Free Motion Quilting Class Update

After I taught my last free motion quilting class, I decided I needed to rework the class a little bit to improve its effectiveness. I also needed new shop samples. The photo below shows my first new shop sample, which includes thirteen different free motion designs (twelve blocks plus one in the sashing). By focusing the class so that each student tries these thirteen designs, I am hoping students will have a clear goal and feel they have enough designs to use on their quilts until they gain the confidence to create their own. You can click on the photo and enlarge it to see the designs. On my computer I can then zoom in even further so the quilting patterns really show.

Free Motion Quilting Class Sampler

Free Motion Quilting Class Sampler

Pieceless Applique Shop Samples

I will be teaching my Pieceless Applique class at Sleepy Valley Quilt Company in Port Angeles in September and have been preparing a couple of samples for display in the shop. The first sample is using a block from Liz Jones’ book, Flowers, Hearts and Garlands:

Pieceless Applique Peach Floral sample

Pieceless Applique Peach Floral sample

The second sample is one I prepared using a simpler design that is more suitable for the students as a practice piece:

Pieceless applique four patch sample June 17 2013

I really love the book by Liz Jones where I learned this technique.  The applique patterns are really beautiful.  Click on the book name here to see  more details about the book on Amazon: Flowers, Hearts and Garlands Quilt (Applique Masterpiece)

Use of “negative space” in quilts

I am taking a class right now called “Art for Quilters”, taught by Marilyn Belford ( http://www.marilynbelford.com ) at Quilt University ( http://www.quiltuniversity.com ). One of the first homework assignments is in the use of “negative space” – that is, the space outside the design elements where there is no piecing or applique. Negative space is also one of the common elements of the Modern Quilting movement so popular currently. Although they don’t name it, traditional quilters often use negative space in the form of alternating plain blocks, plain setting triangles, or sashing. Negative space gives the eye a place to “rest” as it moves around the quilt. It helps emphasize the importance of the positive elements of the quilt.

I am pleased with the impact that can be achieved with simple geometric shapes and using a lot of negative space. Here are some examples from my class homework.

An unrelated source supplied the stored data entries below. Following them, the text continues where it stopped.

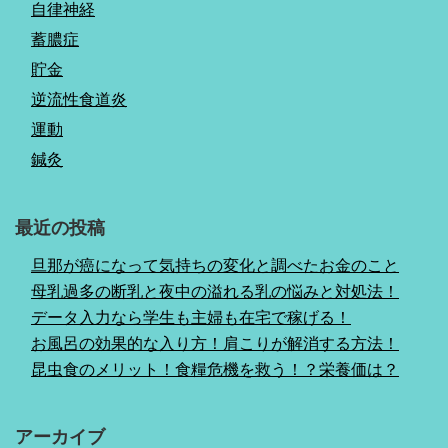
自律神経
蓄膿症
貯金
逆流性食道炎
運動
鍼灸
最近の投稿
旦那が癌になって気持ちの変化と調べたお金のこと
母乳過多の断乳と夜中の溢れる乳の悩みと対処法！
データ入力なら学生も主婦も在宅で稼げる！
お風呂の効果的な入り方！肩こりが解消する方法！
昆虫食のメリット！食糧危機を救う！？栄養価は？
アーカイブ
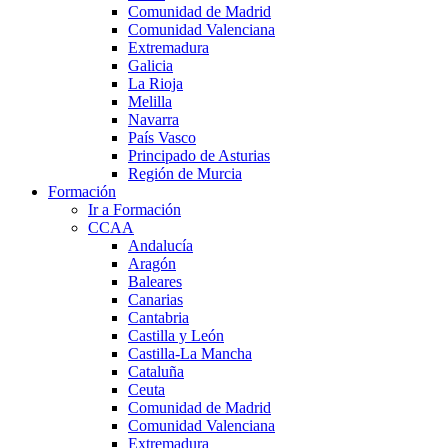
Comunidad de Madrid
Comunidad Valenciana
Extremadura
Galicia
La Rioja
Melilla
Navarra
País Vasco
Principado de Asturias
Región de Murcia
Formación
Ir a Formación
CCAA
Andalucía
Aragón
Baleares
Canarias
Cantabria
Castilla y León
Castilla-La Mancha
Cataluña
Ceuta
Comunidad de Madrid
Comunidad Valenciana
Extremadura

First, I cut a rough circle was out of a lavender fabric, cut it into irregular pieces, and then scattered them about on a purple background:

Cut up circle with negative space

Circle cut up for negative space exercise

Then, I cut a light grey square into strips and placed them on a very dark grey background:

Square cut in strips showing negative space

Square cut in strips for negative space exercise

I cut a green rectangle into smaller rectangles and other shapes and placed them on a blue print background:

Rectangle cut up for negative space exercise

Rectangle cut up for negative space exercise – I had to do some additional cutting to make the pieces fit on this one

And I cut up several black triangles and placed them on a marbled grey/mauve background:

Cut up triangles for negative space exercise

Cut up triangles for negative space exercise – this one looks sort of Native American to me

Aren’t these interesting? With some appropriate borders and free motion quilting in the negative space, I think these are going to make dramatic little quilts. I will report more progress as I continue.

I am very pleased with this teacher and the class materials so far. Marilyn Belford also teaches a class called Realistic Fabric Portraits at QU that starts June 28. She has a book available on the same topic Portraits For Fabric Lovers  (if you click on the name here it will take you to Amazon to buy the book, so don’t click unless you want to do that).

I was saddened to find out that Quilt University – where I have taken many classes and learned so much – is shutting down at the end of this calendar year. It was founded by Carol Miller who recently died after a short illness. Her husband Roger, who was always the technical guy behind the scenes, has decided to have a graceful shutdown and allow all us QU addicts to take the classes we have been putting off. I am going to be very busy for the next few months trying to do just that.